Because the data is given at a team level, Friday Pulse gives you the opportunity to spot when a team manager isn’t an A-Player. You can then put in place strategies to fix any problems in that team. When you do the quarterly surveys, you can dig into accountability and engagement, giving you granular data that you can work with. Maybe you want to explore the sense of belonging in your teams or measure the impact of losing a client or making some changes. All of these things can be measured and evaluated for their impact on teams.

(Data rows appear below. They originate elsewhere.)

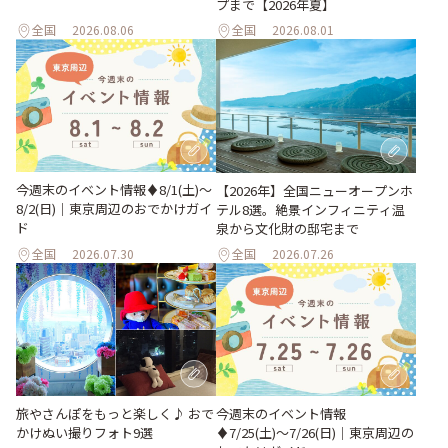
プまで【2026年夏】
全国
2026.08.06
全国
2026.08.01
今週末のイベント情報♦︎8/1(土)〜
【2026年】全国ニューオープンホ
8/2(日)｜東京周辺のおでかけガイ
テル8選。絶景インフィニティ温
ド
泉から文化財の邸宅まで
全国
2026.07.30
全国
2026.07.26
旅やさんぽをもっと楽しく♪ おで
今週末のイベント情報
かけぬい撮りフォト9選
♦︎7/25(土)〜7/26(日)｜東京周辺の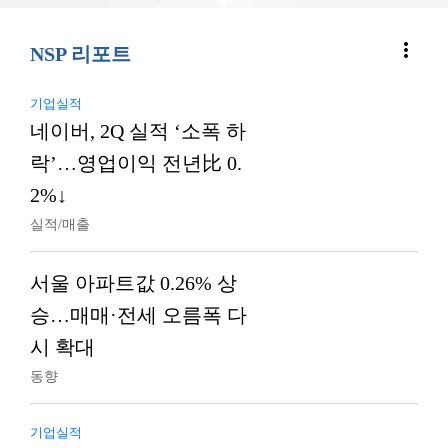
more_vert
NSP 리포트
기업실적
네이버, 2Q 실적 ‘소폭 하
락’…영업이익 전년比 0.
2%↓
실적/매출
서울 아파트값 0.26% 상
승…매매·전세 오름폭 다
시 확대
동향
기업실적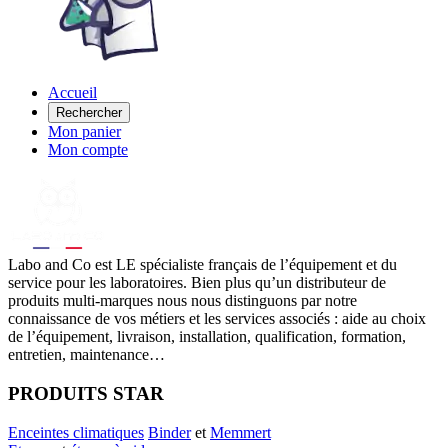
Accueil
Rechercher
Mon panier
Mon compte
Labo
and Co est LE spécialiste français de l’équipement et du
service pour les laboratoires. Bien plus qu’un distributeur de
produits multi-marques nous nous distinguons par notre
connaissance de vos métiers et les services associés : aide au choix
de l’équipement, livraison, installation, qualification, formation,
entretien, maintenance…
PRODUITS STAR
Enceintes climatiques
Binder
et
Memmert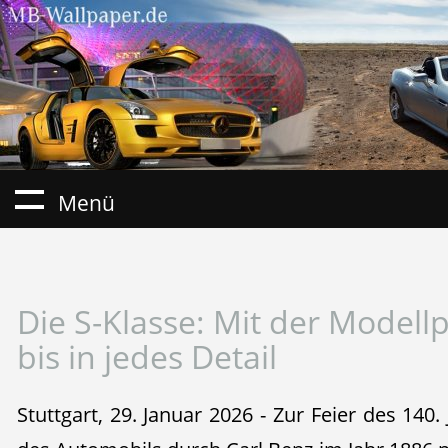
Menü
Die S-Klasse: Mit der Modellp
bis in jedes Detail
Stuttgart, 29. Januar 2026 - Zur Feier des 140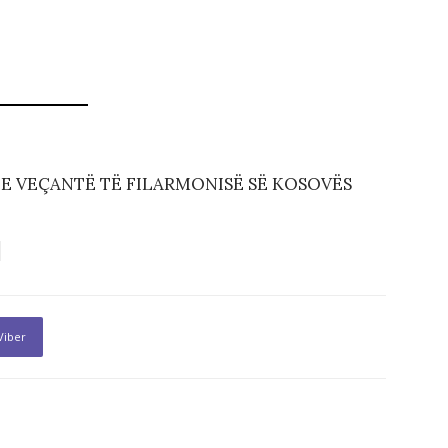
 E VEÇANTË TË FILARMONISË SË KOSOVËS
Viber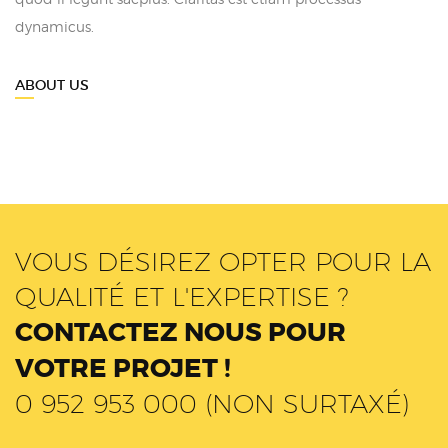
dynamicus.
ABOUT US
VOUS DÉSIREZ OPTER POUR LA
QUALITÉ ET L'EXPERTISE ?
CONTACTEZ NOUS POUR
VOTRE PROJET !
0 952 953 000 (NON SURTAXÉ)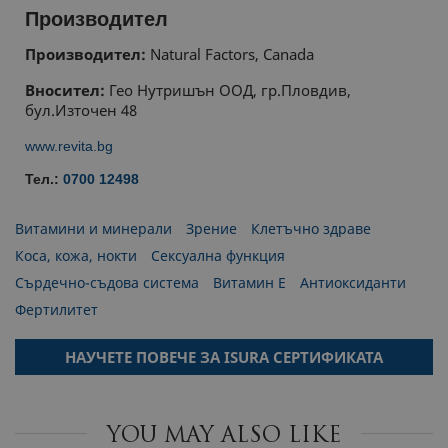
Производител
Производител:
Natural Factors, Canada
Вносител:
Гео Нутришън ООД, гр.Пловдив,
бул.Източен 48
www.revita.bg
Тел.:
0700 12498
Витамини и минерали
Зрение
Клетъчно здраве
Коса, кожа, нокти
Сексуална функция
Сърдечно-съдова система
Витамин E
Антиоксиданти
Фертилитет
НАУЧЕТЕ ПОВЕЧЕ ЗА ISURA СЕРТИФИКАТА
YOU MAY ALSO LIKE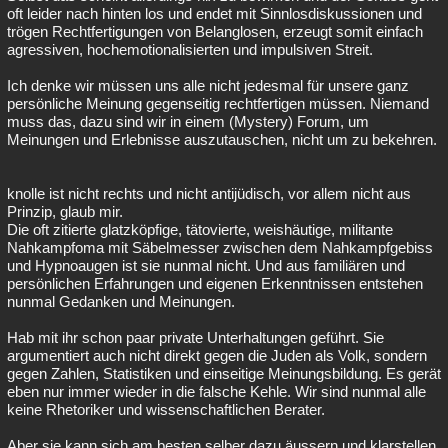
oft leider nach hinten los und endet mit Sinnlosdiskussionen und
trögen Rechtfertigungen von Belanglosen, erzeugt somit einfach
agressiven, hochemotionalisierten und impulsiven Streit.
Ich denke wir müssen uns alle nicht jedesmal für unsere ganz
persönliche Meinung gegenseitig rechtfertigen müssen. Niemand
muss das, dazu sind wir in einem (Mystery) Forum, um
Meinungen und Erlebnisse auszutauschen, nicht um zu bekehren.
knolle ist nicht rechts und nicht antijüdisch, vor allem nicht aus
Prinzip, glaub mir.
Die oft zitierte glatzköpfige, tätovierte, weishäutige, militante
Nahkampfoma mit Säbelmesser zwischen dem Nahkampfgebiss
und Hypnoaugen ist sie nunmal nicht. Und aus familiären und
persönlichen Erfahrungen und eigenen Erkenntnissen entstehen
nunmal Gedanken und Meinungen.
Hab mit ihr schon paar private Unterhaltungen geführt. Sie
argumentiert auch nicht direkt gegen die Juden als Volk, sondern
gegen Zahlen, Statistiken und einseitige Meinungsbildung. Es gerät
eben nur immer wieder in die falsche Kehle. Wir sind nunmal alle
keine Rhetoriker und wissenschaftlichen Berater.
Aber sie kann sich am besten selber dazu äussern und klarstellen,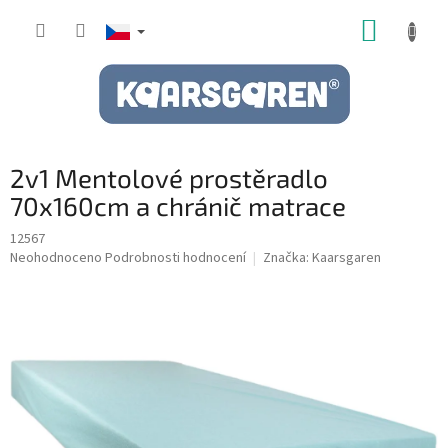
Přejít
NÁKUP
na
obsah
KOŠÍK
2v1 Mentolové prostěradlo
70x160cm a chránič matrace
12567
Průměrné
Neohodnoceno
Podrobnosti hodnocení
Značka:
Kaarsgaren
hodnocení
produktu
je
0,0
z
5
hvězdiček.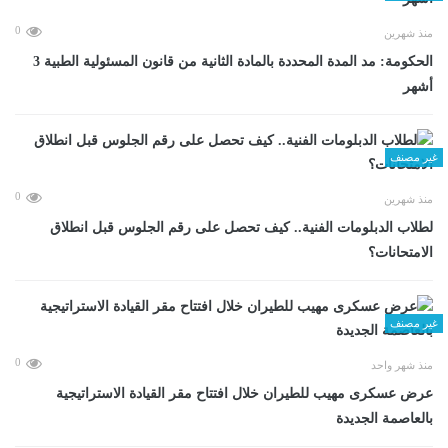
0
منذ شهرين
الحكومة: مد المدة المحددة بالمادة الثانية من قانون المسئولية الطبية 3
أشهر
غير مصنف
0
منذ شهرين
لطلاب الدبلومات الفنية.. كيف تحصل على رقم الجلوس قبل انطلاق
الامتحانات؟
غير مصنف
0
منذ شهر واحد
عرض عسكرى مهيب للطيران خلال افتتاح مقر القيادة الاستراتيجية
بالعاصمة الجديدة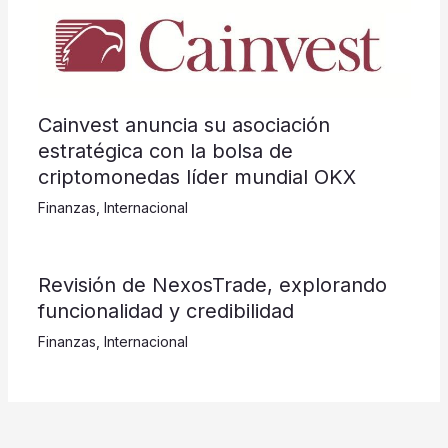
Cainvest anuncia su asociación
estratégica con la bolsa de
criptomonedas líder mundial OKX
Finanzas
,
Internacional
Revisión de NexosTrade, explorando
funcionalidad y credibilidad
Finanzas
,
Internacional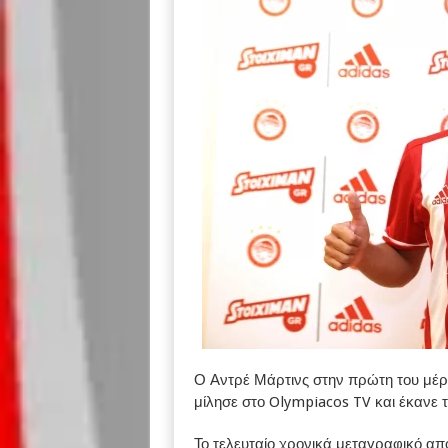
Ο Αντρέ Μάρτινς στην πρώτη του μέρ
μίλησε στο Olympiacos TV και έκανε
Το τελευταίο χρονικά μεταγραφικό α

The testimonials we’ve received from clients who’ve been using Friday Pulse have been mind-blowing. I was recently chatting to the COO of Excelsior MAT who described the effect of Friday Pulse on their Multi-Academy Trust of schools as ‘phenomenal’. It’s been particularly useful during the pandemic, telling them things they wouldn’t have known without it. One particular story that sticks in my mind concerned teachers in their twenties who’d struggled during the second wave. They’d been coming into school and teaching kids all day long without any adult interaction. Staff rooms were closed and contact was minimal. Then they’d returned to their empty homes in complete isolation.
When the senior leadership team crunched the Friday Pulse data, they could see particular unhappiness in this cohort and put in interventions to help. In fact, Excelsior MAT can track the happiness of staff in a particular school directly through to pupil outcomes. How amazing is that?